He Knew Palestine

Clement, Irenaeus, Theophilus of Antioch, Tertullian of Carthage, the Gnostic Heracleon, and the historian Eusebius all credit John for the fourth gospel account.  In addition to this external testimony, there is abundant internal evidence that points to John the son of Zebedee as the author.  So far we have taken into account:
  • His claim that he was an eyewitness of Jesus
  • The intimate relationship he shared with Jesus, Peter, and James
  • The obvious Jewish background of the author
The case in favor of John grows stronger when we add another internal element:  the author of this account was familiar with Palestine.   We noted the evidence of a Jewish background in my previous blog post, but this does not necessarily mean that the author was a fisherman from Galilee.  Jews were scattered all over the Mediterranean and Middle East in the first century.  Those who were dedicated traveled to Jerusalem on a regular basis and could be as conversant in social customs and temple practices as those who lived in that area.  However, the author of John’s gospel account shows a familiarity with Palestine that a Jew living abroad would find difficult to accurately describe.
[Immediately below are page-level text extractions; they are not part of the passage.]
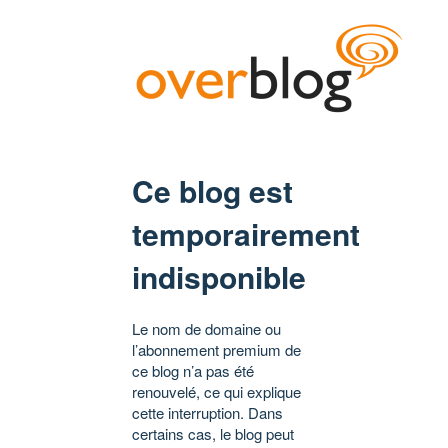
Ce blog est
temporairement
indisponible
Le nom de domaine ou
l’abonnement premium de
ce blog n’a pas été
renouvelé, ce qui explique
cette interruption. Dans
certains cas, le blog peut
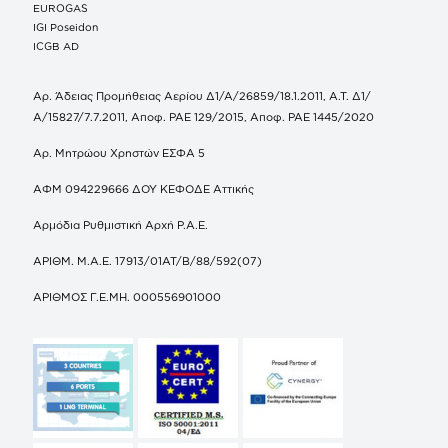
EUROGAS
IGI Poseidon
ICGB AD
Αρ. Άδειας Προμήθειας Αερίου Δ1/Α/26859/18.1.2011, Α.Τ. Δ1/
Α/15827/7.7.2011, Αποφ. ΡΑΕ 129/2015, Αποφ. ΡΑΕ 1445/2020
Αρ. Μητρώου Χρηστών ΕΣΦΑ 5
ΑΦΜ 094229666 ΔΟΥ ΚΕΦΟΔΕ Αττικής
Αρμόδια Ρυθμιστική Αρχή Ρ.Α.Ε.
ΑΡΙΘΜ. Μ.Α.Ε. 17913/01ΑΤ/Β/88/592(07)
ΑΡΙΘΜΟΣ Γ.Ε.ΜΗ. 000556901000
First of all, the author is acquainted with the topography of Palestine.
  • 4:46,49,51:  The phrase “come down” accurately describes the significant elevation drop from Cana to Capernaum
  • 5:1:  “went up” accurately describes ascent to Jerusalem
  • 11:18:  15 stadia is the precise distance between Bethany and Jerusalem
While a Jew who traveled to Jerusalem for holy days might be familiar with the ascent to the holy city or the distance to Bethany, it is highly unlikely that they would know about the elevation drop from Cana to Capernaum.  The combination of all three favors an author who knew the terrain.
Second, the author shows an an intimate knowledge of cultures and sects.
  • 4:9:  He knew of the significant hostility between Jews and Samaritans; this is confirmed by Josephus
  • 6:15:  The desire to make Jesus king is indicative of first century nationalist fervor
  • 9:13-39:  Expulsion from the synagogue was a legitimate fear among Palestinian Jews
  • 11:47:  He precisely describes the composition of the Sanhedrin
Once again, one who lived in the area would be far more likely to paint a true-to-life portrait of the religio-political landscape of first century Palestine.